A aparência exterior monolítica é-nos apresentada de uma forma exacta, totalmente perceptível no seu conjunto. Trata-se de um grande paralelipípedo forrado a madeira pontuado por aberturas que ora nos deixam antever o interior ora expelem a luz para o exterior. No entanto, esta aparente simplicidade volumétrica exterior revela uma enorme riqueza a nível dos espaços interiores da casa. (Aqui interessa realçar que quando pensamos a habitação unifamiliar há que ir para além do óbvio. Não querendo com isto dizer que devemos complicar, muito pelo contrário, devemos partir de esquemas simples de funcionamento e transpô-los para o espaço de forma a gerar uma maior riqueza espacial que contribua para o bem-estar dos seus habitantes.)

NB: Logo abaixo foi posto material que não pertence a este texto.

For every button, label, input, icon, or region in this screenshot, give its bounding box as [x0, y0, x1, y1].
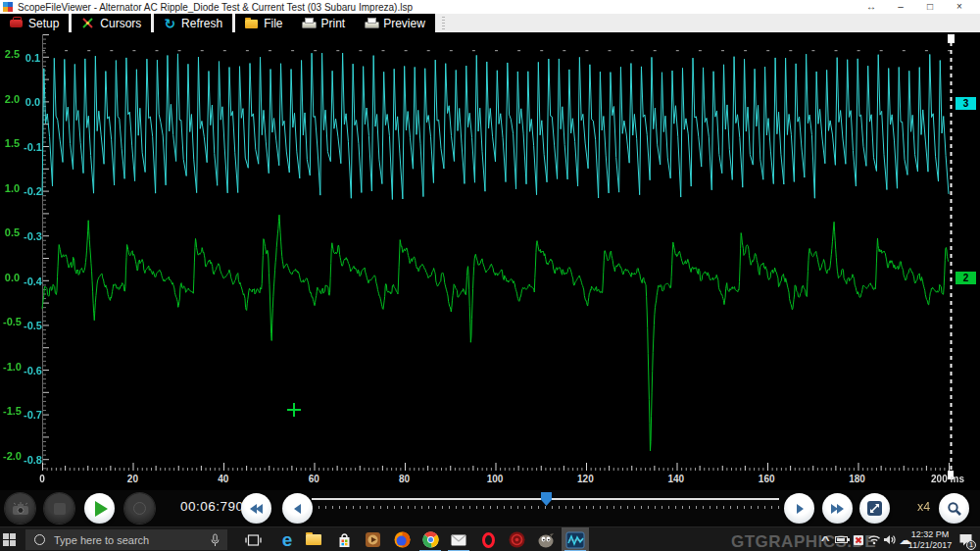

Refiro isto porque nesta obra, apesar da forma exterior ser compacta e facilmente perceptível, o interior é tratado com uma grande dinâmica de forma a gerar espaços interessantes e harmoniosos. A partir de um esquema de funcionamento bastante simples e comum, os arquitectos abordaram o desenho da casa sempre tendo em conta a terceira dimensão, indo para lá do desenho em planta. Ora, claro está que ao olharmos para as plantas apercebemos directamente as diferentes áreas e a forma de organização da casa: o piso inferior é composto por três elementos, a zona de garagem, as áreas de cozinha, banho, entrada e circulações verticais e a grande área de sala sem definição de zonas de uso; o piso superior segue a métrica do anterior e define áreas de quartos com uma circulação central transversal. Nada de novo, é um desenho bastante claro e funcional. No entanto é a partir daqui que eu entendo que a casa começa a ganhar maior valor. Através de uma definição esquemática dos volumes que compõem o interior, os arquitectos partem deste paralelipípedo e recortam-no de forma a gerar novas situações espaciais. Definem deste modo uma organização espacial do
open-space da sala através das zonas de dupla altura que ao permitirem novas entradas de luz, definem “espaços-núcleo” organizando o programa da sala e tornam toda esta área mais rica e definida.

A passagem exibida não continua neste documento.